At the bottom of this table you'll find a brief summary of overall test results. Out of 20 tests attempted for the
asp.ped data set, PEDSTATS was able to complete 20 tests,
2/20 failed at the 0.05 level, and no test failed at the 0.01 level.
Summary mode for large data sets
The example data we've been using up to this point is quite simple. In practice, you'll probably be working with
data sets that are much more complicated -- perhaps with hundreds of individuals typed on thousands of markers. For
these very large data sets, PEDSTATS will switch to a summary mode for screen output and redirect detailed marker
information and (if applicable) Hardy-Weinberg results to a separate file. When this occurs, PEDSTATS indicates
that it is switching to summary mode, and produces a brief summary of marker quality.
Switching to summary output mode because there are more than 50 markers.
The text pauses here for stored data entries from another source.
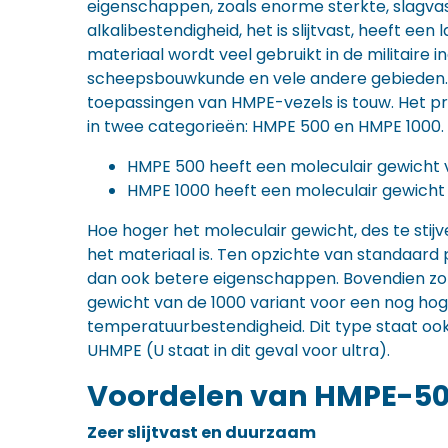
eigenschappen, zoals enorme sterkte, slagvas
alkalibestendigheid, het is slijtvast, heeft een 
materiaal wordt veel gebruikt in de militaire i
scheepsbouwkunde en vele andere gebieden. 
toepassingen van HMPE-vezels is touw. Het pr
in twee categorieën: HMPE 500 en HMPE 1000.
HMPE 500 heeft een moleculair gewicht 
HMPE 1000 heeft een moleculair gewicht
Hoe hoger het moleculair gewicht, des te stijve
het materiaal is. Ten opzichte van standaard
dan ook betere eigenschappen. Bovendien zo
gewicht van de 1000 variant voor een nog hog
temperatuurbestendigheid. Dit type staat o
UHMPE (U staat in dit geval voor ultra).
Voordelen van HMPE-50
Zeer slijtvast en duurzaam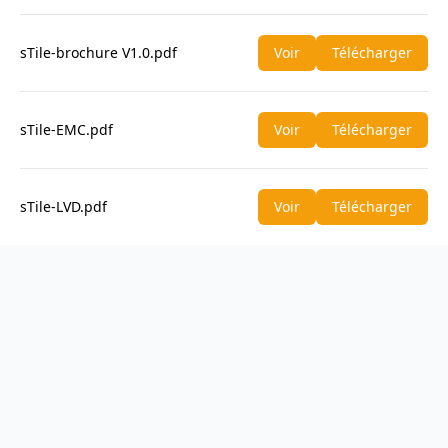
sTile-brochure V1.0.pdf
Voir
Télécharger
sTile-EMC.pdf
Voir
Télécharger
sTile-LVD.pdf
Voir
Télécharger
See file pedstats.markerinfo for detailed marker information and Hardy-Weinberg
test results.
If you look at the text file pedstats.markerinfo, you'll find the same detailed list of marker information we've discussed previously,
followed at the bottom of the file by two tables of Hardy-Weinberg test results.
HARDY-WEINBERG CHECK AMONG ALL INDIVIDUALS
==========================================
N_HOM N_HET E_HET N_ALLELES ALLELES P-VALUE
MRK15 95 305 299 4 1-4 0.0333 A
MRK20 113 287 299 4 1-4 0.0249 A
MRK23 193, 44 rare 207 186 2 1/2 0.0315 E
MRK26 255, 64 rare 145 179 2 1/2 0.0001 E
.
.
.
Attempted Performed Failed [0.05] Failed [0.01]
Total Tests 458 458 52 13
HARDY-WEINBERG CHECK USING 118 UNRELATED INDIVIDUALS
====================================================
N_HOM N_HET E_HET N_ALLELES ALLELES P-VALUE
MRK121 29 83 83 4, 5 pooled 132-149 0.0383 A
MRK276 36 79 75 3, 5 pooled 87-112 0.0080 A
MRK883 73, 24 rare 42 54 2, 5 pooled */120 0.0180 E
.
.
Attempted Performed Failed [0.05] Failed [0.01]
Total Tests 458 458 52 13
The second Hardy-Weinberg table will be a listing of significant tests using an unrelated sample. For these tests,
PEDSTATS first runs an
algorithm that selects a set of
Table 2 lists significant results for tests using 118 unrelated, genotyped individuals selected by PEDSTATS. If you look at the last table entry (MRK883), you may
notice some unfamiliar notation. In the column labelled "N_ALLELES" both the number of alleles used for the test (2) and
the number of alleles that were pooled (5) are listed. Since two allele groups are left after pooling, PEDSTATS performs an exact test - indicated
by an "E" in the last column. In the "ALLELES" column you'll find the allele groups used for the test. Here, allele 120 was tested against
the pooled 5-allele group (denoted by a *). The first two columns show the genotype distribution with respect to the pooled allele groups. Column 1 indicates that a total of 73 individuals were
homozygous; of these, 24 were homozygous for the minor (here, pool) allele. Column 2 indicates that there were 42 (pool/120) heterozygotes. In the third column labelled
"E_HET" you'll find the number of heterozygotes expected under the null hypothesis (54).